Most non-articular fractures of the scapula are treated non-operatively with brief sling immobilization for comfort and early shoulder range of motion. Nonunion is believed to be rare.

Operative treatment is controversial, but relative indications include: displaced intra-articular glenoid fractures involving >25% of the articular surface, scapular neck fractures with >40 degrees of angulation, scapular neck fracture with associated clavicle fracture (floating shoulder), articular step off greater than 2mm and coracoid fractures resulting in AC joint dysfunction.

Displaced glenoid fractures are usually treated with open reduction and internal fixation with screws. Arthroscopic reduction and internal fixation has also been successful for some fracture patterns. Os acromiale should be ruled out prior to treating a acromial fracture. Tension banding or dorsal plating may stabilize these fratures. Coracoid fractures resulting a functional grade III AC separation should be treated with open reduction and internal fixation with transclavicular screw and suturing.




Post traumatic arthiritis

Glenohumeral instability

Neurovascular damage – suprascapular nerve injury has been reported for scapular spine fractures

Compartment syndrome- of the supraspinatus and infraspinatus fossa have been reported.
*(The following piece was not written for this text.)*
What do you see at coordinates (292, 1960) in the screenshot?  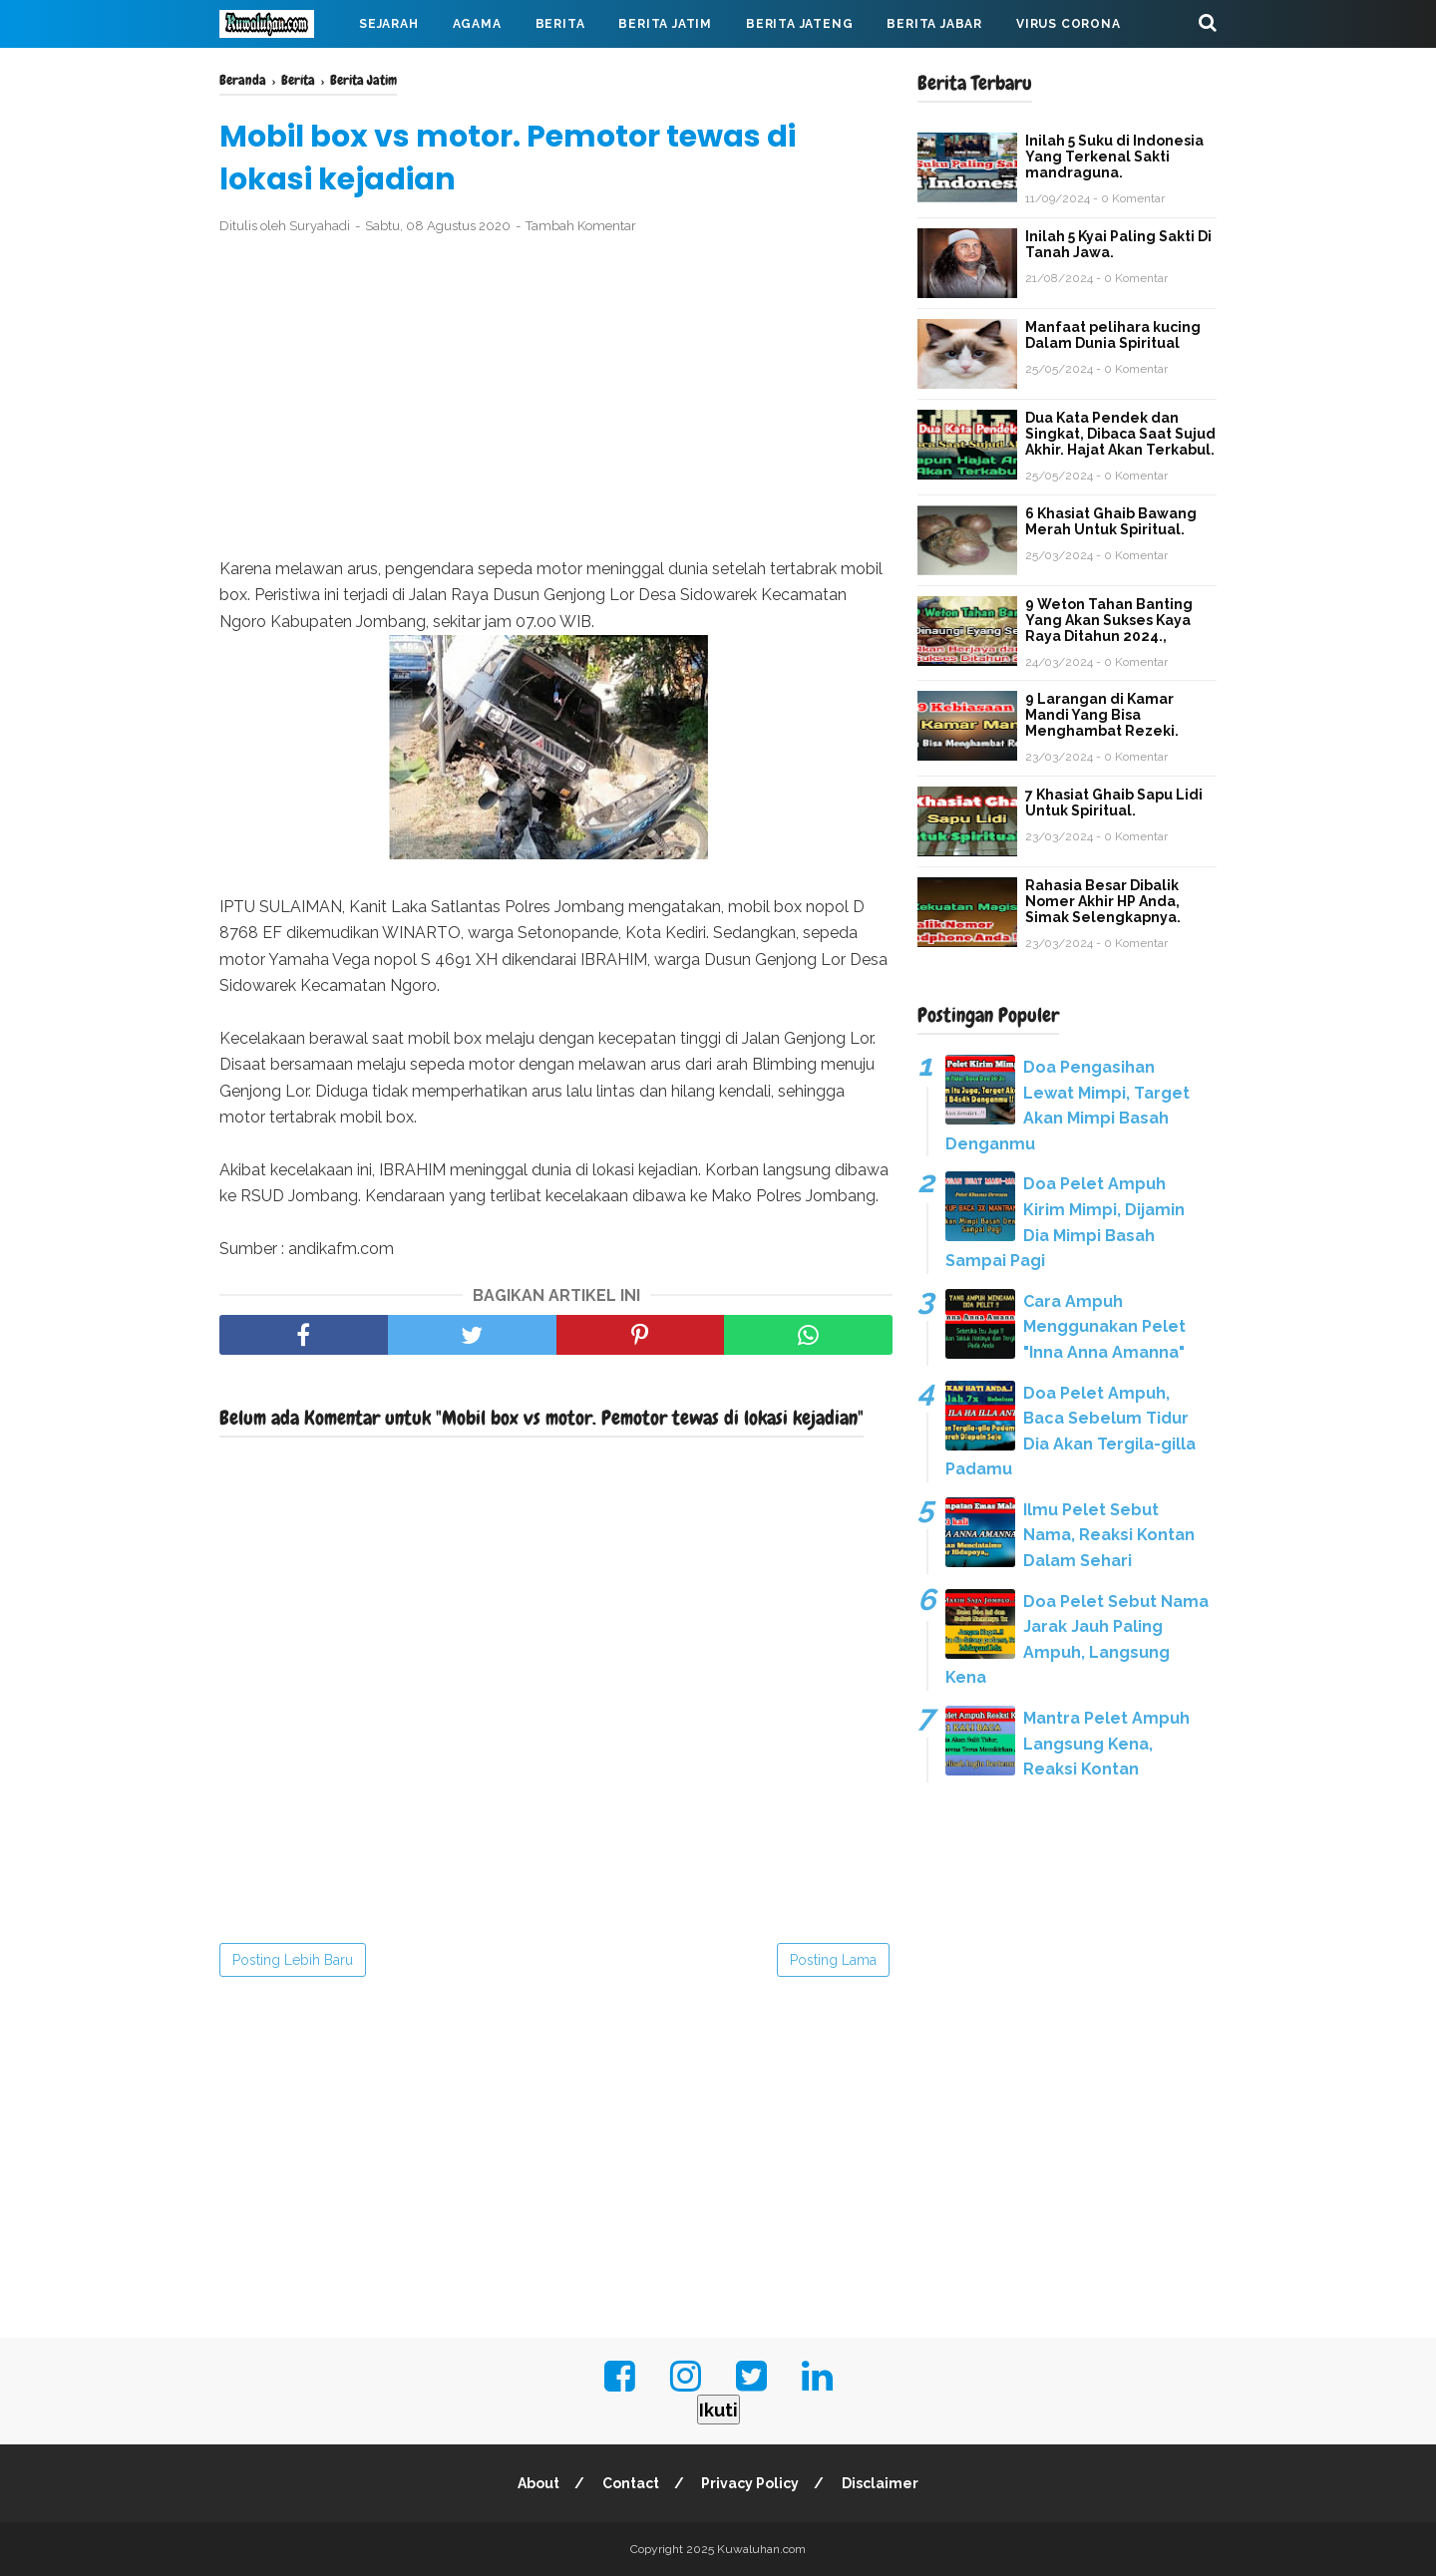 I see `Posting Lebih Baru` at bounding box center [292, 1960].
Red Flags and controversies

Indications for operative treatment


It appears that most non-articular fractures treated non-operatively achieve acceptable function and minimal residua. Pain althought results among studies have varied. Results of non-operatively treated intraarticular glenoid fractures are sparse, but appear to fare worse than non-articular fractures resulting in restricted painful movement. Results of open reduction and internal fixation of intra-articular glenoid fractures have been reported to be good in the few small series in the literature.